From a wooden chair in the living room of her Columbia home, Kathy Bennett can hear the chimes ringing just outside her front door.
It’s a windy day, and the metal cylinders attached to her porch are clanging in a chaotic, indiscriminate flurry. Bennett debates whether to hush the noisy gift she recently received from her sister before shifting her attention to the next order of business this afternoon — preparing chicken alfredo for dinner while her cat, Henry, and dog, Jack, watch with interest.
“They’re good company,” Bennett said. “They’re very sweet.”
The rhythm of Bennett’s life in 2018 is much different than 2017, a year much like the disruptive wind chimes — alarming and lacking any pattern or predictability. The first ringing sound signaling distress started just one month into the year with a phrase that turned Bennett’s life from tranquil to turbulent: lung cancer.
That’s what Bennett’s doctor said was likely causing her shortness of breath and the “vicious cold” she thought she had caught during a winter trip to visit her son in New England. It wasn’t a cold at all. An X-ray revealed a tumor in her lung.
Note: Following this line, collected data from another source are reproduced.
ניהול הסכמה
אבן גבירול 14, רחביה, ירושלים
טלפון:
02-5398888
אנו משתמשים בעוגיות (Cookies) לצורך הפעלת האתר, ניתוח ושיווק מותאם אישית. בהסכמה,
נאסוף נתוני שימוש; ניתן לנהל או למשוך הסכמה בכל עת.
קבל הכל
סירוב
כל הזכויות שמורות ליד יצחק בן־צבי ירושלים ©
The cancer had spread to her brain and bones. The news seemed incomprehensible to a 62-year-old woman who had never smoked.
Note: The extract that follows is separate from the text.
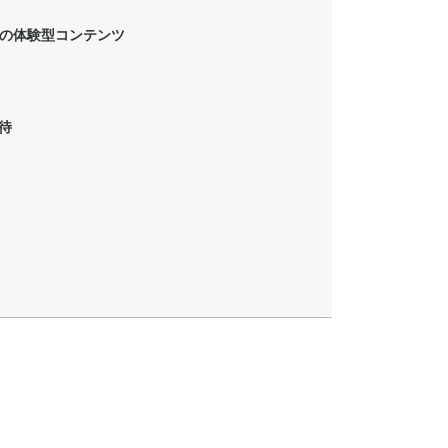
の体験型コンテンツ
待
“Of all the things I thought I might have had, lung cancer never entered my mind, even when my breath got shorter and shorter and my cough got worse,” Bennett said. “It never occurred to me that it was lung cancer.”
Instead of enjoying her roles as a part-time proofreader and grandmother, Bennett spent 2017 getting her financial affairs in order and making her funeral arrangements. She knew the five-year survival rate for lung cancer that has spread to other parts of the body is less than 6%. The long odds didn’t dampen what Bennett called her “crazy bit of optimism.”
“When I first got the diagnosis, I did all of my end-of-life things and thought, ‘It’s probably going to end in a few years, but that’s OK. I’ve had a good run,’ ” Bennett said.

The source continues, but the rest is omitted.